Grove Corner was still. Only the sun moved, slowly, slowly, descending in the west, perhaps forever.
He realized he had been holding his breath, waiting, and when she did call again, he exhaled with the thick, gurgling sound of water swirling down a sluggish drain. Even as he told himself he would not go, he was struggling up from the chair, an effort that made his head spin.

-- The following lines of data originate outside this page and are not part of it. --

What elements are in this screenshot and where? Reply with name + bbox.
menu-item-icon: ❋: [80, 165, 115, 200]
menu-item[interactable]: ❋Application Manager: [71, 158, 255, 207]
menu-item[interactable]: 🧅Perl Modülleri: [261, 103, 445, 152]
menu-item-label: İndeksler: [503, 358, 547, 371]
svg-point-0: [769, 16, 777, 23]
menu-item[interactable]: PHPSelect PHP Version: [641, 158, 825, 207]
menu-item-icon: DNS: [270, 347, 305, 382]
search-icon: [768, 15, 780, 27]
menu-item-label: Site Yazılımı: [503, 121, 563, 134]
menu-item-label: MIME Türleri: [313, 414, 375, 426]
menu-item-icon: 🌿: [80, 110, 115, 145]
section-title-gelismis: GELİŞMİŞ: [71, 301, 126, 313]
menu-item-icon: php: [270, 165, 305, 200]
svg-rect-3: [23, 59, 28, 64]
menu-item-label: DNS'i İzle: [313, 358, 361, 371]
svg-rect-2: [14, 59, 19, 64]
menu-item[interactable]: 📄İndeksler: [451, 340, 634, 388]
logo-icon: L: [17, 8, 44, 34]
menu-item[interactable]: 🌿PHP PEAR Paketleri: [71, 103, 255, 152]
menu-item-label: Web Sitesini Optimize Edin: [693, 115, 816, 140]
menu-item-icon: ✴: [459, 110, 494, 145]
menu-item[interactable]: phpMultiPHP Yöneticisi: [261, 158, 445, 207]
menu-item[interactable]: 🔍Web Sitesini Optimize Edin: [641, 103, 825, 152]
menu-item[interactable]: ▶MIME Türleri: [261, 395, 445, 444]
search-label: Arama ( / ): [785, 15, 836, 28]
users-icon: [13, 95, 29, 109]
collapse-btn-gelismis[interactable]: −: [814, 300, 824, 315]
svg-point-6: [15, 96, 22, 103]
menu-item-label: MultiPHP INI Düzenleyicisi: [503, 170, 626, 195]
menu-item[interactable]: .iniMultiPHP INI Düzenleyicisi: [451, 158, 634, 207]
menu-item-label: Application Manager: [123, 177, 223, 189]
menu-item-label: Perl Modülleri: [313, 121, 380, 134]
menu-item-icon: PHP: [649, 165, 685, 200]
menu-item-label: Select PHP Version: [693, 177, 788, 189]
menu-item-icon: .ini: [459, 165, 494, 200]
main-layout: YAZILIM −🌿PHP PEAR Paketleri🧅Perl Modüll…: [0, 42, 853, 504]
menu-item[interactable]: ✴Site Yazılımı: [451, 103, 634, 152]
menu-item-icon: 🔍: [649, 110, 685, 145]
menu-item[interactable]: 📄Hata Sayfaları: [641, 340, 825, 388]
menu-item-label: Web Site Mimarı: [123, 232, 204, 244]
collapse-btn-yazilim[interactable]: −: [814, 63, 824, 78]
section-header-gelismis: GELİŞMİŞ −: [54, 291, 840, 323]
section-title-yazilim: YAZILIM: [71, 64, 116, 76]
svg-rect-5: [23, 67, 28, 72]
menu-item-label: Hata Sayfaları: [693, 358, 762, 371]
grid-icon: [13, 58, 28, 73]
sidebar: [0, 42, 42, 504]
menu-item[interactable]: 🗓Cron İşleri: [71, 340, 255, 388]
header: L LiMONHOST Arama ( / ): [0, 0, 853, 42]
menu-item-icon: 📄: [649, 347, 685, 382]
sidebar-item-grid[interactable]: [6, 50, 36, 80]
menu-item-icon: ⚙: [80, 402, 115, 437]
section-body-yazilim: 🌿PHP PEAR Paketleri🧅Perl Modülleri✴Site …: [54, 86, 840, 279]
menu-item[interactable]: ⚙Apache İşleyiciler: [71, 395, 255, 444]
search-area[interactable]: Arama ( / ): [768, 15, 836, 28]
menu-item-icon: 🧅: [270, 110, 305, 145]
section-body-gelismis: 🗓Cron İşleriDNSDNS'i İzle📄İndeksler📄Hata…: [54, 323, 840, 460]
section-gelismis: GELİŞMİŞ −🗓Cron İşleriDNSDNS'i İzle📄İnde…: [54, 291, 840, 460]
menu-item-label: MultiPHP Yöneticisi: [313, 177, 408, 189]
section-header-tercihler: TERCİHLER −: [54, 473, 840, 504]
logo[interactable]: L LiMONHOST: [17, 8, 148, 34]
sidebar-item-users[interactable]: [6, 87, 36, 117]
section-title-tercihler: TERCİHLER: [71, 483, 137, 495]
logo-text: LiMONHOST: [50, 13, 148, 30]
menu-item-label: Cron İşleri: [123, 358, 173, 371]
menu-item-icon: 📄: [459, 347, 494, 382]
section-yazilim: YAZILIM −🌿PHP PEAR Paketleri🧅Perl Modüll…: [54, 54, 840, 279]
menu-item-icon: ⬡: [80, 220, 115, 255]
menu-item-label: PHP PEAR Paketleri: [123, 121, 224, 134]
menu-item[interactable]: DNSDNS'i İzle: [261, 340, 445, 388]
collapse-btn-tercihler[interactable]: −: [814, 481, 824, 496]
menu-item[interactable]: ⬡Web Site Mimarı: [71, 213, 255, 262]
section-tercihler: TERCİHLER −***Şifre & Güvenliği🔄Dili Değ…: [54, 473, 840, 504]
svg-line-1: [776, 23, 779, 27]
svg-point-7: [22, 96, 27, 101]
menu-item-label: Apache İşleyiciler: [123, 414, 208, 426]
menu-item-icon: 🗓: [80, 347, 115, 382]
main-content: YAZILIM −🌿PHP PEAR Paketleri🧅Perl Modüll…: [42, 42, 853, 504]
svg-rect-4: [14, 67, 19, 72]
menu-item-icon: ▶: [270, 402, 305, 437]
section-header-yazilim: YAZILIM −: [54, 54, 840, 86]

He had to go to her, go to the demon child that had destroyed him. Harlot! The sluttishness was in her blood, the birthright of his whore sister.
She called herself a danc
er, but he knew better. She’d done her dancing on her back in cheap rented rooms with her skirt up and a man between her thighs. And one of her “dancing partners” had planted his seed, a seed no less wanton than the whore womb that nurtured it, then spat it out to grow, to blossom into a lovely, poisonous flower.
He was dizzy. Halfway down the hall, the floor seemed to pitch and roll under his shuffling slippers. He reeled, tottering against the wall, bracing himself with a hand on the doorframe of the bedroom.
Her room! He peered inside. He seemed to see with unusual clarity and depth perception as though he were looking at a three-dimensional card in a stereopticon.
On the high dresser, gilded by the dying light, were some of the treasures she’d brought with her—a paperweight, a rose preserved for eternity inside a glass ball, and a white china doll, the figure of a seated little girl wearing a bonnet and holding a basket of eggs in her lap. On the washstand were her hairbrush, with a strand of hair curling up from the bristles, flaming in the light, and two vibrant green ribbons.
The room looked like a child’s bedroom. The irony was not lost on him. A little girl-innocent, carefree, playful.
A lie! Deception!
Oh, she had been so clever, pretending to be his loving niece who wanted only to please him.
She was always wanting to sit on his lap. Kiss him goodnight. Would he tuck her in…please?